Oligui is Bongo's cousin. He had been a bodyguard for Bongo's late father, President Omar Bongo, and was the head of the secret service before becoming the leader of the guard.
The rebels announced the coup on national TV after Bongo was declared the winner for a third term in Saturday's general elections. But the results were invalidated, all state institutions dissolved, and all borders closed by the military until further notice.
The 64-year-old Bongo later appeared in a video from his residence calling on friends of Gabon to support him.
But crowds poured into the streets of the capital, Libreville, to celebrate the news of the president's removal, with several demonstrators saying they were glad the Bongo family was out of power. Bongo took office in 2009 after the death of his father, Omar Bongo, who had ruled the oil-producing country for the previous 42 years.
Opponents say the family has failed to share the country's oil and mining wealth with its 2.3 million people. Nine members of the Bongo family are reportedly under investigation in France, and some face preliminary charges linked to corruption.

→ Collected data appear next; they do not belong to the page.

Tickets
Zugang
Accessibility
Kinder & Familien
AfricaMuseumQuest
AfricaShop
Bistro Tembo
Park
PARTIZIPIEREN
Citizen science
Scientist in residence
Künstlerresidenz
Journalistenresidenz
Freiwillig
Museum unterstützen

Saturday's elections were overshadowed by a lack of international observers, raising concerns about transparency. Afterward, Bongo's government curtailed internet service and imposed a nightly curfew across the nation, saying it was necessary to prevent the spread of misinformation.
Military officers said Bongo was under house arrest surrounded by his family and doctors, while one of his sons had been arrested for treason.
French Prime Minister Élisabeth Borne said Paris was following the situation in Gabon very closely.
China's foreign ministry spokesman Wang Wenbin called for all sides to guarantee Bongo's safety, adding: China is closely following the developing situation.
United Nations Secretary-General António Guterres said on Wednesday he condemned the events in Gabon. The Secretary-General is closely following the situation in Gabon and notes with deep concern the announcement of the election results amid reports of serious violations of fundamental freedoms, Stephane Dujarric, Guterres' spokesperson, said in a statement. Guterres strongly condemns the ongoing coup attempt to resolve the post-election crisis, Dujarric added.
The secretary-general reiterates his strong opposition to military coups and urges all actors involved to exercise restraint, engage in inclusive and meaningful dialogue, and ensure that the rule of law and human rights are fully respected, the spokesperson said.
The United Nations stands with the people of Gabon, he said.
French oil giant TotalEnergies said in a press release that its top priority was to ensure the safety of its employees and its operations in Gabon. The group has 350 staff in Gabon and is the country's main distributor of petroleum products.
Gabon is one of the richest countries in Africa because of its large per capita GDP, due chiefly to its oil revenue and relatively small population of 2.3 million. However, a third of the population still lives below the poverty threshold, according to the World Bank.